Encaminhou-se então para o bar "Ganso Serpente", o preferido de Raykk, e sentiu-se estranha por estar ali sem ele pela primeira vez. Depois que ele foi embora, não o viu pelo resto do dia, nem mesmo nas patrulhas da cidade, parecia ter mudado sua rota para não ter de enfrentá-la. Sentia-se razoavelmente ofendida por sentir que ele não acreditava em seu potencial, em sua força para lidar com as coisas que deveria enfrentar em breve. Não haviam histórias de glória sobre as mulheres que se revoltaram e fugiram, apenas histórias de sangue e medo, de trevas. Ela não queria levar a família à ruína, Dalibor – seu irmão caçula – não merecia morrer por seu egoísmo, ela não queria ter de enterrá-lo com sua maldita honra.
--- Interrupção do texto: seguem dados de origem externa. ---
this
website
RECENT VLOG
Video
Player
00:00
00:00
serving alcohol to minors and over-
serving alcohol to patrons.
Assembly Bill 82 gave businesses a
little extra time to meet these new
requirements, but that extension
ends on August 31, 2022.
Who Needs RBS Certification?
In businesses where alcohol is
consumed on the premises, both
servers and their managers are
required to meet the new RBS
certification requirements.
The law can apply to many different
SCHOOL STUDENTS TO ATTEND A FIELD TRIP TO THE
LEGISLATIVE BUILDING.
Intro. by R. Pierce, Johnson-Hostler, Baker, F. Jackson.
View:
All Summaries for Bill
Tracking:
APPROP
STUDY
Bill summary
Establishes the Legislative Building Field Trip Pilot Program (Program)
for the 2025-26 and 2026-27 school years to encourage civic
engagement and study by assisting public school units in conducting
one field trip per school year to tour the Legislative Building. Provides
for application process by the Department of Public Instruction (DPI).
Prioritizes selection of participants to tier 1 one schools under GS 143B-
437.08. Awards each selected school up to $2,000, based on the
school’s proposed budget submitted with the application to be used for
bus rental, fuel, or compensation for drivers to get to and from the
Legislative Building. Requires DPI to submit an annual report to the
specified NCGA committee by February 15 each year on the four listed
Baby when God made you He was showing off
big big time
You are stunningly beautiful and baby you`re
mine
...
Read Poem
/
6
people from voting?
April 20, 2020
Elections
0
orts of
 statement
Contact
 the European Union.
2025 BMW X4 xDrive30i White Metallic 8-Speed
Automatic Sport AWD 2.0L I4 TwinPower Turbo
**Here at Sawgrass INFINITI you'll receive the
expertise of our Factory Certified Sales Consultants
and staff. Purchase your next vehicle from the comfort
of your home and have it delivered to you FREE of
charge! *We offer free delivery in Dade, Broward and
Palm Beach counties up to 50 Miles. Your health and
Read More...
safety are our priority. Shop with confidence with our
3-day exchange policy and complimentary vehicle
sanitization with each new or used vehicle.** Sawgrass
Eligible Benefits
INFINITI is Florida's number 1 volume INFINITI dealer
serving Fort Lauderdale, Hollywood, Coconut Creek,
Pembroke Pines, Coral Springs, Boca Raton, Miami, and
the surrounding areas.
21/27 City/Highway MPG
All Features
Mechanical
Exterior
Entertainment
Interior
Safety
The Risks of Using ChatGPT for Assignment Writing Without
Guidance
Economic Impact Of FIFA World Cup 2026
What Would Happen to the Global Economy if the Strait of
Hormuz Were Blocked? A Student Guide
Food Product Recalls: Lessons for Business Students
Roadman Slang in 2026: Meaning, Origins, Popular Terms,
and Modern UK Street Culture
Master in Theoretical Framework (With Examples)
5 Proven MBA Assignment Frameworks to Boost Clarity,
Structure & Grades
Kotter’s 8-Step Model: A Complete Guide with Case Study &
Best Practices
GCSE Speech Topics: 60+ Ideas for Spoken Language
A fachada do bar se ergueu, era de pedra e tinha um teto baixo, a porta arredondada lhe dava o mesmo aspecto das tavernas ilustradas nos livros de fantasia que costumava ler quando criança, a placa com o nome escondia-se nos entremeios das gavinhas que pintavam as paredes de um verde claro e vivo. Ali dentro era o único lugar que podia ir onde não seria julgada, as pessoas iam para aquele lugar no meio da floresta para se esconder por algumas horas, e as pessoas que buscavam fugir de si mesmas eram muitas. No entanto, naquele dia em particular – sendo início da semana e véspera do Baile Anual – não havia uma lotação notável, apenas uma dúzia de pessoas, dançarinas e serventes. Então se sentou numa mesa dos fundos para ver o show, sendo servida logo por uma caneca de cerveja e um prato de aperitivos, aos quais agradeceu com um sorriso forçado.
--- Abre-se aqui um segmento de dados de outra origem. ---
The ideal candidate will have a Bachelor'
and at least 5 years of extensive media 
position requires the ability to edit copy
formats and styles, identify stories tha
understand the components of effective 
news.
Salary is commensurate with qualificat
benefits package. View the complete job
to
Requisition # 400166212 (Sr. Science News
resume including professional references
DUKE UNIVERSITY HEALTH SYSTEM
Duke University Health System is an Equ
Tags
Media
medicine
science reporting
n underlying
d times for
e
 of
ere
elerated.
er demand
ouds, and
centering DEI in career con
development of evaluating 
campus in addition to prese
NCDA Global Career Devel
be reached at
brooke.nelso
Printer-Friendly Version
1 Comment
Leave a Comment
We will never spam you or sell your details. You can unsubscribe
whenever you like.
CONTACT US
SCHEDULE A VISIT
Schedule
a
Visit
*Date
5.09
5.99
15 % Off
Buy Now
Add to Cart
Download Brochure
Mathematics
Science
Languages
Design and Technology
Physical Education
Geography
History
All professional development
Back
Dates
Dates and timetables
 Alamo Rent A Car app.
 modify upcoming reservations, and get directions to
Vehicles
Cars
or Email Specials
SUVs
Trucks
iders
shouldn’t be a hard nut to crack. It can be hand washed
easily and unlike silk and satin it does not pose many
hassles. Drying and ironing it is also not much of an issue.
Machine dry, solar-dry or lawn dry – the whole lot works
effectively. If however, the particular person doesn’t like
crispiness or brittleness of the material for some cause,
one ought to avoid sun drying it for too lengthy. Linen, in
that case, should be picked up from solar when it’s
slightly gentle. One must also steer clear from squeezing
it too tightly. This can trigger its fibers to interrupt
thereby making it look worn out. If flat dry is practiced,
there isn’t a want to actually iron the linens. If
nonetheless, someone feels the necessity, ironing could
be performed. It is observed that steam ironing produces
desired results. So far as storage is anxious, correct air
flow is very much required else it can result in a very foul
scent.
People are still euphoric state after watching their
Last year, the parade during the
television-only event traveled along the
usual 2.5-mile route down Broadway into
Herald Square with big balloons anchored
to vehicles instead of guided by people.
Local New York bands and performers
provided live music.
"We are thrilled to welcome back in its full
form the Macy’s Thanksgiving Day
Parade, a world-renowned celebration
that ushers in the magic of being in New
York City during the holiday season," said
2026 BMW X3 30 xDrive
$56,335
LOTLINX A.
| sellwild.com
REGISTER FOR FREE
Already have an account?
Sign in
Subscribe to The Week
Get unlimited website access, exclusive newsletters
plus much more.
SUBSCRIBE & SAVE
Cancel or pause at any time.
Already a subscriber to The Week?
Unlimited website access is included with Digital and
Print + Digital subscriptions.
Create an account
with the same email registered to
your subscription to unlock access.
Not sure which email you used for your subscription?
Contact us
Observou a dançarina por mais um tempo, até sua vista se perder num blur de semiconsciência acentuada pelo álcool forte, só voltando a si quando uma presença se acomodou ao seu lado. Ela demorou um tempo para analisar a figura do homem de ombros largos e casaco de linho nobre bordado com fios de ouro que pareciam verdadeiros, no pescoço usava um colar com um pingente notável feito de hematita pura. Ele jogou os cachos sobre os ombros e se curvou na direção dela, estendendo a mão mediante seu olhar confuso e inquisidor.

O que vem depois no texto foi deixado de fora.